▶ [What you should do]
Can you print the data exactly and leave out each image?

Stored data entries:
-------

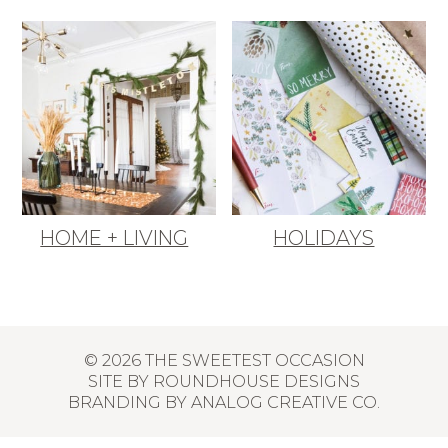
HOME + LIVING
HOLIDAYS
© 2026 THE SWEETEST OCCASION
SITE BY
ROUNDHOUSE DESIGNS
BRANDING BY
ANALOG CREATIVE CO.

-------

▶ [Answer to the problem]
HOME + LIVING
HOLIDAYS
© 2026 THE SWEETEST OCCASION
SITE BY
ROUNDHOUSE DESIGNS
BRANDING BY
ANALOG CREATIVE CO.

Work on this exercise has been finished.